Quite a few factors involving my faith, education, and upbringing put me within arm’s length of the vast array of science-and-religion discussion(s). I love them, actually; even the ones that are ridiculous and accomplish nothing except to further cement each groups’ polarized set of ideas are interesting to me. I like to think about the ways religion informs (and misinforms) science, and the ways science challenges, strengthens, and weakens religious thought. It’s one of the most telling threads to follow, I think, throughout all of human history. Our agreements and conflicts about spirituality and the study of the natural world have such deep roots, and continue to leaf out in new ways every decade. It’s part of being human, to wonder how the natural and supernatural, mind and physical body, interact. What they say about each other. What it’s possible to learn.

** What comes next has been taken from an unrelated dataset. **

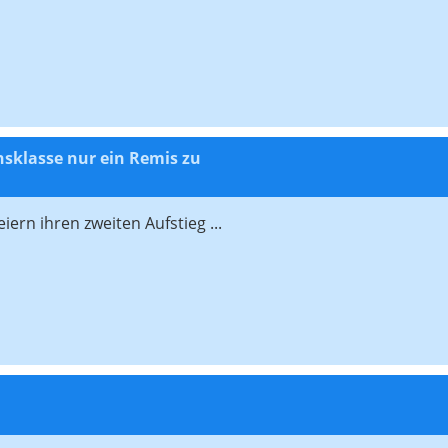
onsklasse nur ein Remis zu
iern ihren zweiten Aufstieg ...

And again, I’m still reading Augustine’s Confessions–ha. Another lead-in to a great excerpt from the last half of this book, which turns out (I guess this is why I had put off reading it till I was 28) to be lengthy internal monologues/dialogues about things that,  even at the end of his long career in academia, still bother him. Like, for instance, all the different interpretations of the first two verses of Genesis 1. What? Not much has changed in the past 1,800 years?

Scientific discoveries have given us so much more to work with than Augustine had in 400AD/CE, and scriptural exegesis has marched onward as well, but I’m struck by the similarity of our positions. In Book XII, Augustine is focusing on Genesis 1:1-2, in which it’s said, “In the beginning, God created the heavens and the earth. Now the earth was formless and empty, darkness was over the surface of the deep, and the spirit of God was hovering over the waters.” (NIV.) Augustine finds five or six different ways to interpret this account of origins, and tests them (and gets irritated at a few of them), but comes, in the end, to the conclusion that there aren’t enough facts to determine which interpretation(s) is/are what the original writer intended. (Moses, according to Aug.) He says:

“Thus when one man says to me: ‘Moses meant what I think,’ and another ‘Not at all, he meant what I think,’ it seems to me the truly religious thing to say: Why should he not have meant both, if both are true; and if in the same words some should see a third and a fourth and any number of true meanings, why should we not believe that Moses saw them all […] ?

“Certainly—and I say this fearlessly and from my heart—if I had to write with such vast authority [as Moses/the writer of Genesis] I should prefer so to write that my words should mean whatever truth anyone could find upon these matters, rather than express one true meaning so clearly as to exclude all others, though these contain no falsehood to offend me. This being so, I would not be so rash, O my God, as to believe that so great a man did not merit this gift at your hands. When he was writing these words he wholly saw and realized whatever truth we have been able to find in them—and much beside that we have not been able to find, or have not yet been able to find, though it is there in them to be found.”

This (reworded a bit) could be said in any discussion about the Genesis origins account today. Fascinating.